Kiefer serenissimo ma tragico

Nella Sala dello Scrutinio e in quella della Quarantia Civil Nova a Palazzo Ducale una grande mostra dell'artista tedesco

Un ritratto di Anselm Kiefer di fronte a una sua opera © Georges Poncet
Franco Fanelli |  | Venezia

«Nel caso dei quadri, gioco con la storia, e in Andrea Emo ho trovato conferma che la storia è una catena di azioni illogiche, astoriche, avvenimenti che non hanno nulla a che fare con causa ed effetto (...) C’è il quadro con i continenti, questa è l’era geologica, vedi la teoria della deriva dei continenti di Alfred Wegener. E poi c’è il quadro con le uniformi: l’era storica, la potenza della Serenissima sulla terraferma, e anche il quadro con i sommergibili: la potenza di Venezia sul mare (...) Il quadro con la bara, contenente il corpo di san Marco, si riferisce all’era umana. (...) Vedrai, il nuovo spazio da me creato è una sovrapposizione di tutte le possibili idee, filosofie provenienti dal Nord, dal Sud, dall’Oriente e dall’Occidente. Ci sono però anche riferimenti diretti, ingenuamente ironici, ad esempio il quadro con i carrelli della spesa, ciascuno con una targhetta di zinco che lo assegna a un doge».

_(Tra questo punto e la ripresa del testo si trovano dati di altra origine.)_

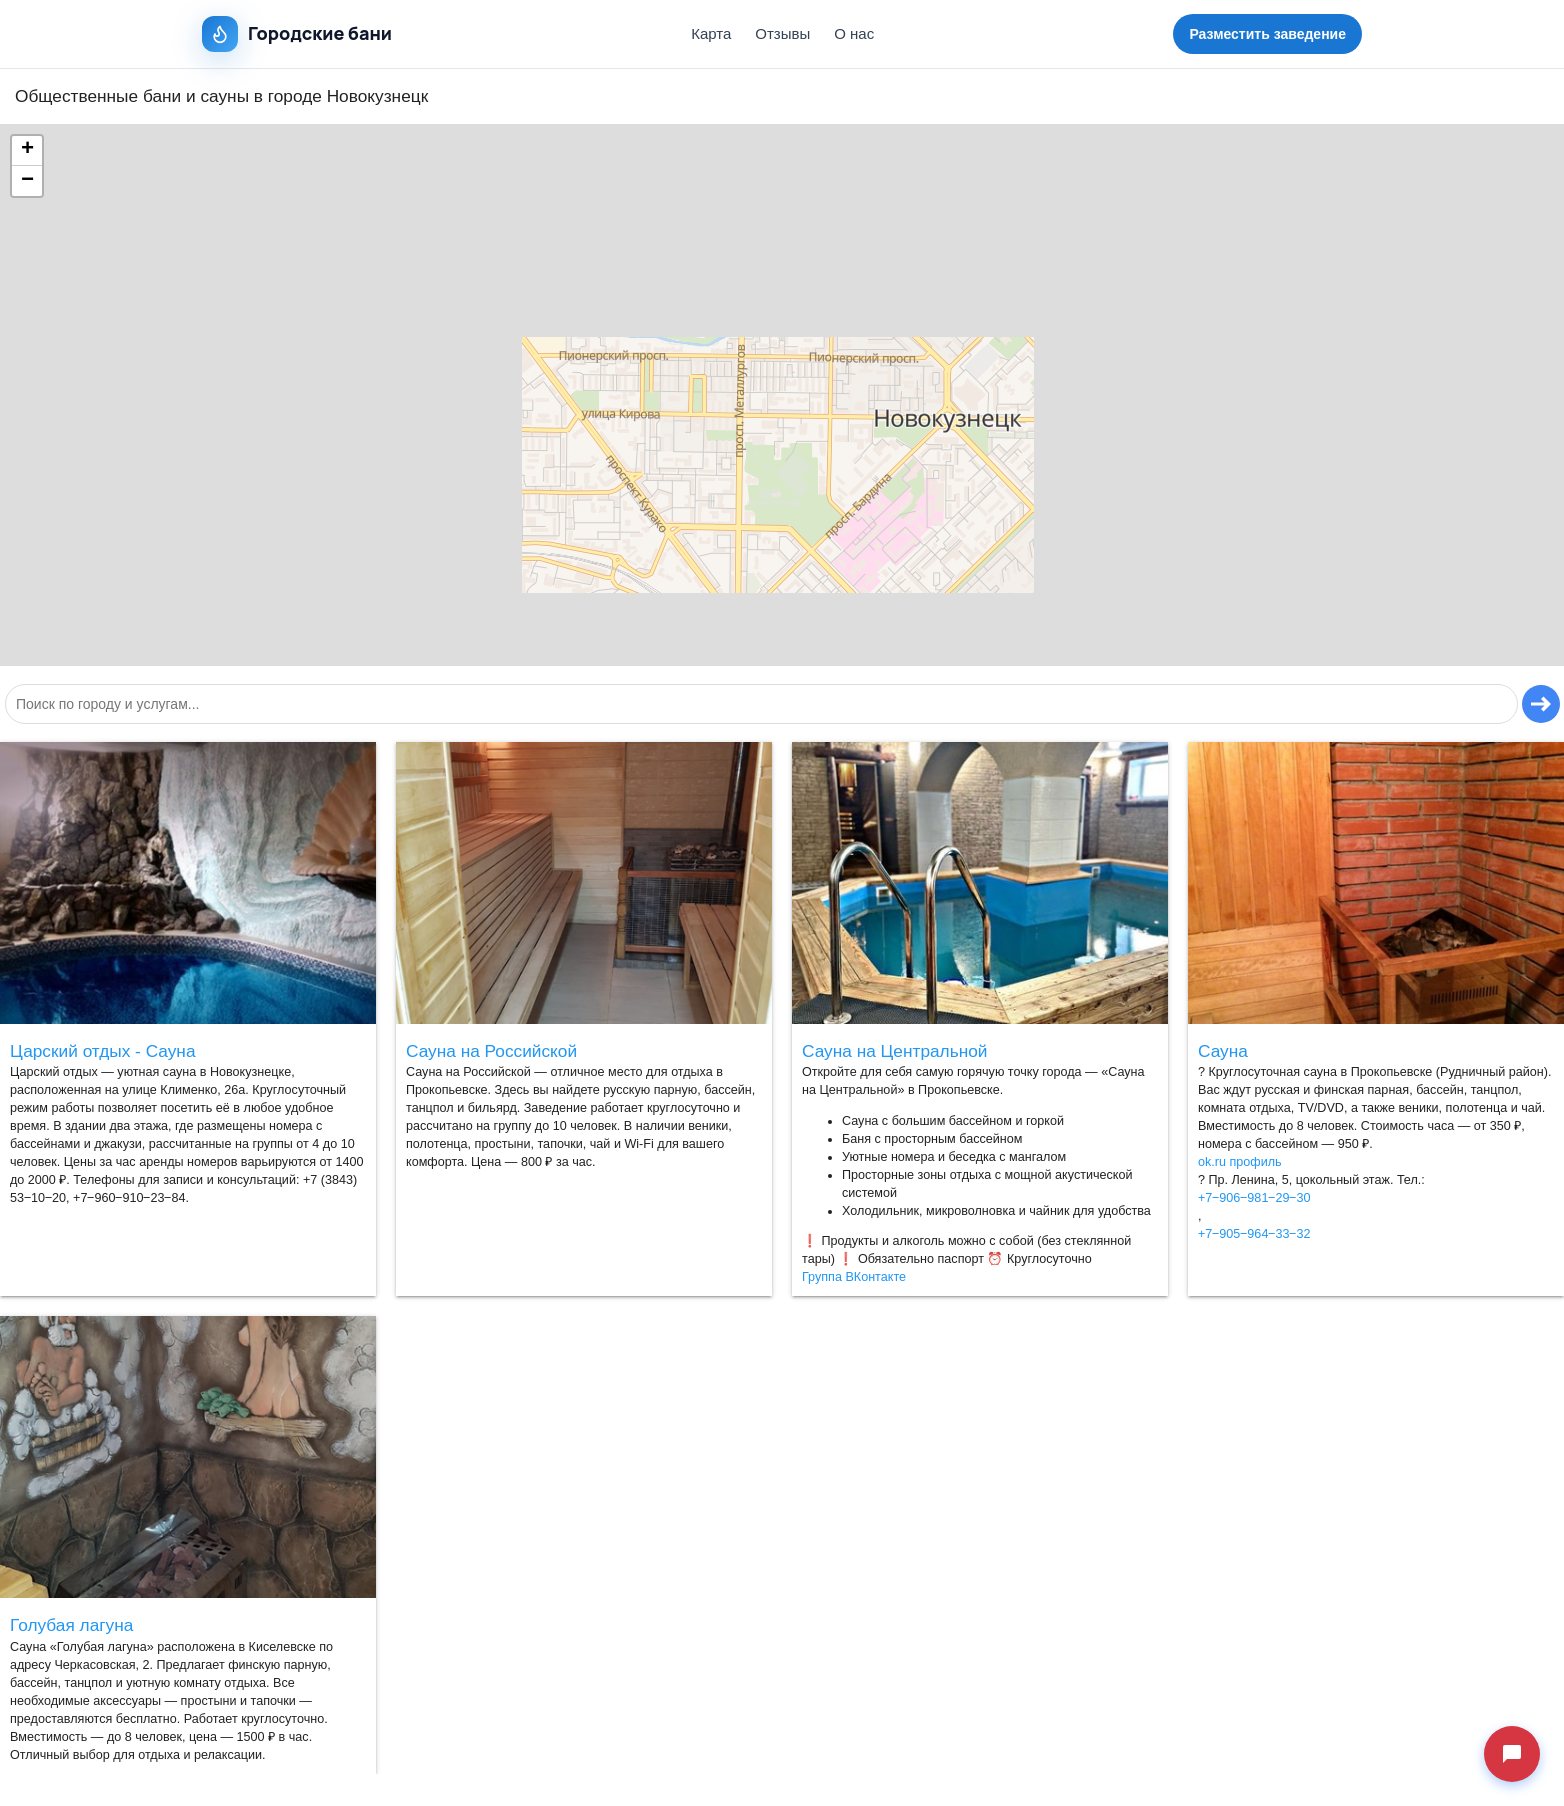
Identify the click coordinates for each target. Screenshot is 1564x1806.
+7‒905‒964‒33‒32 (1254, 1234)
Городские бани (297, 34)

Così Anselm Kiefer descrive a Gabriella Belli, direttrice della Fondazione Musei Civici di Venezia, alcune opere concepite per la sua mostra allestita a Palazzo Ducale sino al 29 ottobre. Non solo Andrea Emo (1901-83) il filosofo di origine veneziana secondo il quale l’essere è «la presenza perfettamente reale del nulla», ma anche echi wagneriani, la Cabala ebraica, la poesia di Ingeborg Bachmann e di Paul Celan e il Faust di Goethe hanno ispirato l’artista tedesco nella creazione delle tele che compongono questa mostra concepita per le celebrazioni legate ai 1.600 anni della fondazione di Venezia.

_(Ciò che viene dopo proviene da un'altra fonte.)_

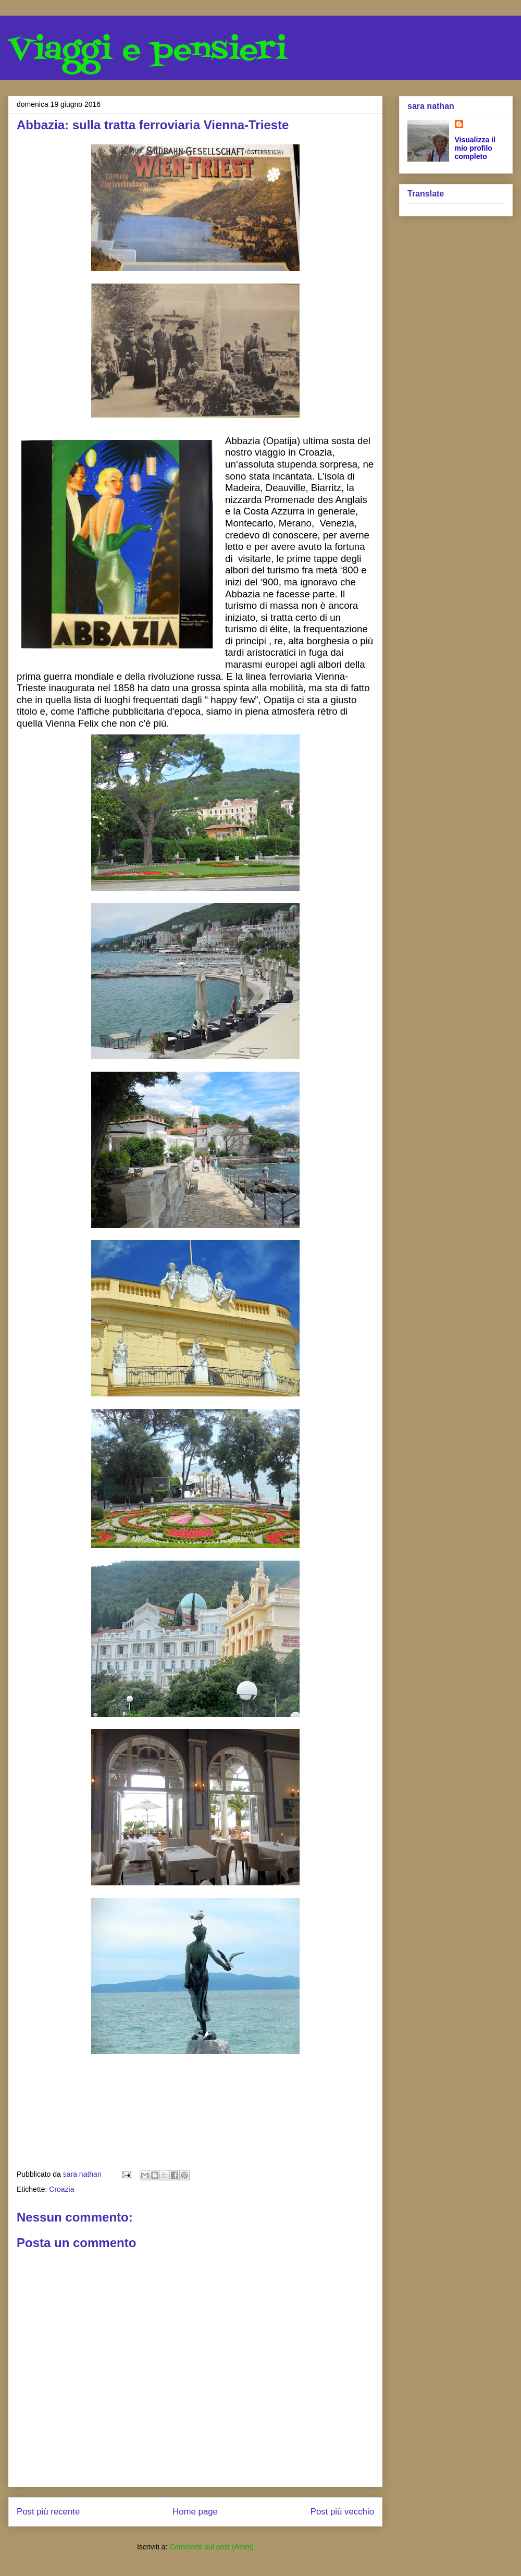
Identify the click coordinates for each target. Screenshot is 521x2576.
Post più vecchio (342, 2512)
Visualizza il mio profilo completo (475, 148)
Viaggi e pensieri (147, 51)
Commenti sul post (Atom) (211, 2547)
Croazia (61, 2189)
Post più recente (48, 2512)
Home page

Kiefer guarda alla città lagunare come crocevia di civiltà, la identifica nella Elena goethiana, simbolo della classicità (ma anche della bellezza violata) che Faust introduce alla poesia nordica, ma soprattutto ne sottolinea il destino legato alla gloria e alla perenne precarietà, situazione in cui l’unico aspetto cronologico che conta è il presente.

Il dialogo è con i dipinti di fine Cinquecento che celebrano le glorie militari veneziane nella Sala dello Scrutinio, sede della mostra (insieme alla Sala della Quarantia Civil Nova) il luogo dove venivano effettuati i conteggi per le elezioni politiche, incluse quelle dei dogi, ai tempi della Repubblica Serenissima. «Questi scritti, quando verranno bruciati, daranno finalmente un po’ di luce» è il titolo, tratto da uno scritto di Andrea Emo, scelto da Kiefer (1945) per questa personale pensata come un’installazione globale e che lo mette suggestivamente a confronto con un altro grande protagonista dell’arte contemporanea tedesca, ma di generazione precedente, Joseph Beuys, ospite di Palazzo Cini.

In catalogo (Marsilio) i testi dei curatori Gabriella Belli e Janne Sirén e di Salvatore Settis, Massimo Donà, Jean de Loisy, Elisabetta Barisoni e una conversazione tra Hans Ulrich Obrist e Kiefer.